In [2]:
import pandas as pd

We have a csv that we manually collected from [The Wiki Game](https://www.thewikigame.com/group) with the paths of 30 Wikipedia Game winners. These are the paths taken by real human players on the website. Let's read these in and make them into an easier format for our program to process.

In [3]:
human_games_df = pd.read_csv("human_games.csv")

In [4]:
human_paths = list(human_games_df['Path'].values)

In [5]:
for i in range(len(human_paths)):
    human_paths[i] = human_paths[i].split("\xa0→\xa0")


In [6]:
human_paths[:4]

[['Romance languages',
  'Africa',
  'Asia',
  'Pacific Rim',
  'Australia',
  'Great Barrier Reef'],
 ['Natalie Portman',
  'United States nationality law',
  'American Samoa',
  'Samoan language',
  'Language family',
  'Proto-language',
  'Proto-Indo-European language'],
 ['IBM', 'Artificial intelligence', 'Facial recognition system', 'Human eye'],
 ['Academy Awards',
  'American Broadcasting Company',
  'Television network',
  'Telecommunications network']]

Great! We can see that the first item in each sublist is the source Wikipedia Article. The last item in each sublist is the target Wikipedia Article.

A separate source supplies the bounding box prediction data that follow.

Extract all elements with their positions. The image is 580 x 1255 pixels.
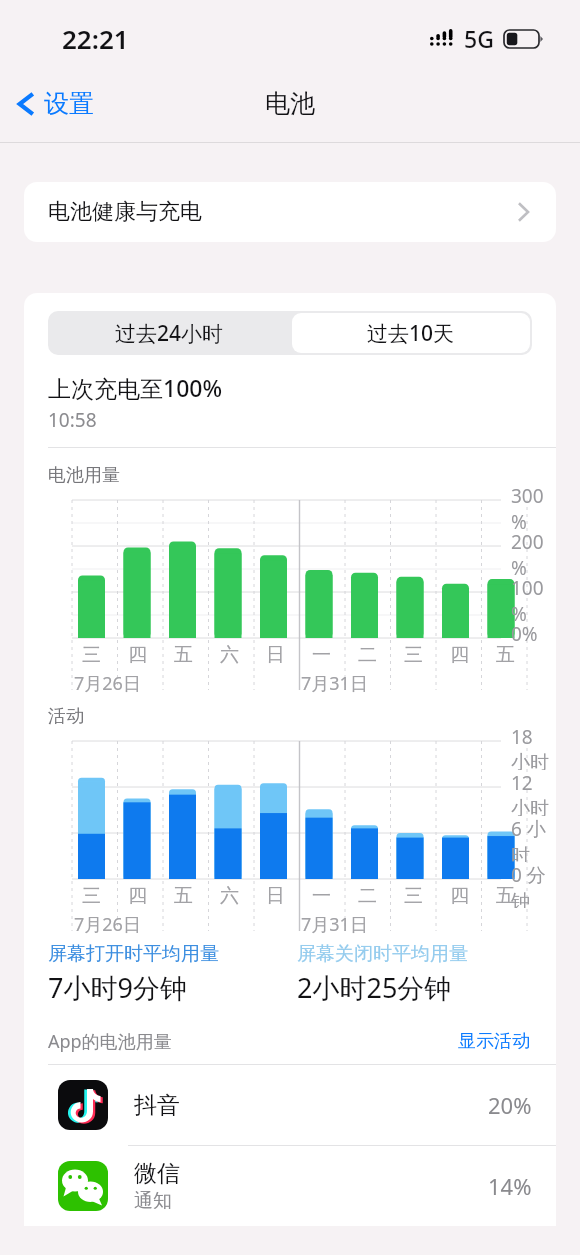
staticText: 300% <box>511 483 556 529</box>
staticText: 二 <box>354 643 381 667</box>
staticText: 上次充电至100% <box>48 372 223 403</box>
staticText: 屏幕关闭时平均用量 <box>297 942 468 966</box>
button[interactable]: 抖音 <box>24 1065 556 1145</box>
staticText: 五 <box>170 884 197 908</box>
staticText: 2小时25分钟 <box>297 969 452 1006</box>
staticText: 二 <box>354 884 381 908</box>
staticText: 五 <box>492 643 519 667</box>
staticText: 日 <box>262 643 289 667</box>
staticText: 200% <box>511 529 556 575</box>
staticText: 过去24小时 <box>115 319 224 348</box>
staticText: 四 <box>124 884 151 908</box>
staticText: 0 分钟 <box>511 862 556 908</box>
button[interactable]: 微信 <box>24 1146 556 1226</box>
staticText: 设置 <box>44 88 94 119</box>
other: 微信 <box>58 1161 108 1211</box>
staticText: 六 <box>216 884 243 908</box>
button[interactable]: 过去24小时 <box>48 311 290 355</box>
staticText: 四 <box>124 643 151 667</box>
staticText: 6 小时 <box>511 816 556 862</box>
staticText: 五 <box>492 884 519 908</box>
staticText: 微信 <box>134 1159 180 1188</box>
button[interactable]: 显示活动 <box>456 1028 532 1055</box>
staticText: 7月31日 <box>301 912 368 937</box>
staticText: 一 <box>308 643 335 667</box>
staticText: 三 <box>78 643 105 667</box>
staticText: 日 <box>262 884 289 908</box>
button[interactable]: 电池健康与充电 <box>24 182 556 242</box>
button[interactable]: 设置 <box>8 82 102 125</box>
staticText: 电池 <box>265 88 315 119</box>
staticText: 22:21 <box>62 21 129 56</box>
staticText: 电池健康与充电 <box>48 198 202 226</box>
staticText: 三 <box>400 884 427 908</box>
staticText: App的电池用量 <box>48 1029 172 1054</box>
staticText: 显示活动 <box>458 1030 530 1053</box>
staticText: 抖音 <box>134 1091 180 1120</box>
staticText: 六 <box>216 643 243 667</box>
staticText: 7月26日 <box>74 912 141 937</box>
staticText: 7月26日 <box>74 671 141 696</box>
staticText: 活动 <box>48 705 84 728</box>
staticText: 五 <box>170 643 197 667</box>
staticText: 7小时9分钟 <box>48 969 187 1006</box>
staticText: 14% <box>488 1171 532 1201</box>
staticText: 三 <box>78 884 105 908</box>
staticText: 屏幕打开时平均用量 <box>48 942 219 966</box>
staticText: 四 <box>446 884 473 908</box>
staticText: 四 <box>446 643 473 667</box>
staticText: 通知 <box>134 1189 172 1213</box>
staticText: 18 小时 <box>511 724 556 770</box>
staticText: 5G <box>464 23 494 54</box>
button[interactable]: 过去10天 <box>292 313 530 353</box>
staticText: 100% <box>511 575 556 621</box>
staticText: 三 <box>400 643 427 667</box>
staticText: 一 <box>308 884 335 908</box>
staticText: 12 小时 <box>511 770 556 816</box>
staticText: 10:58 <box>48 407 97 433</box>
staticText: 过去10天 <box>367 319 455 348</box>
staticText: 电池用量 <box>48 464 120 487</box>
staticText: 0% <box>511 621 538 647</box>
other: 抖音 <box>58 1080 108 1130</box>
staticText: 20% <box>488 1090 532 1120</box>
staticText: 7月31日 <box>301 671 368 696</box>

Let's make a list of both using list comprehensions.

In [7]:
sources = [x[0] for x in human_paths]
targets = [x[-1] for x in human_paths]

print(f"First four sources: {sources[:4]}")
print(f"First four targets: {targets[:4]}")

First four sources: ['Romance languages', 'Natalie Portman', 'IBM', 'Academy Awards']
First four targets: ['Great Barrier Reef', 'Proto-Indo-European language', 'Human eye', 'Telecommunications network']


Now let's use the code we wrote in WikipediaSearch to see how the semantic and random player compare to the human players. We set a limit of 25 clicks for both players. The wikipedia game has a 120 second time limit and we figured that it would be very difficult for a human to click 25 links in that amount of time if they were playing any real strategy

In [10]:
from WikipediaSearch import WikipediaSearch

semantic_player = WikipediaSearch("semantic")
random_player = WikipediaSearch("random")

semantic_paths = []
random_paths = []
for i in range(len(sources)):
    print(f"Source: {sources[i]}, Target: {targets[i]}")

    semantic_path = semantic_player.search(sources[i], targets[i], limit=25)
    semantic_paths.append(semantic_path)

    random_path = random_player.search(sources[i], targets[i], limit=25)
    random_paths.append(random_path)
    
    print(f"Semantic path length: {len(semantic_path)}")
    print(f"Random path length: {len(random_path)}")
    print()



Source: Romance languages, Target: Great Barrier Reef
Semantic path length: 3
Random path length: 0

Source: Natalie Portman, Target: Proto-Indo-European language
Semantic path length: 0
Random path length: 0

Source: IBM, Target: Human eye
Semantic path length: 24
Random path length: 0

Source: Academy Awards, Target: Telecommunications network
Semantic path length: 12
Random path length: 0

Source: Folk music, Target: John Krasinski
Semantic path length: 0
Random path length: 0

Source: Kindergarten, Target: John Calvin
Semantic path length: 4
Random path length: 0

Source: Glucose, Target: Nintendo Entertainment System
Semantic path length: 5
Random path length: 0

Source: Planet, Target: BBC One
Semantic path length: 3
Random path length: 0

Source: Text messaging, Target: Resurrection of Jesus
Semantic path length: 8
Random path length: 0

Source: Charles Bronson, Target: Role-playing game
Semantic path length: 8
Random path length: 0

Source: Wavelength, Target: Kelly Clarkson
Se

In [11]:
human_path_lengths = [len(x) if len(x) else None for x in human_paths]
semantic_path_lengths = [len(x) if len(x) else None for x in semantic_paths]
random_path_lengths = [len(x) if len(x) else None for x in random_paths]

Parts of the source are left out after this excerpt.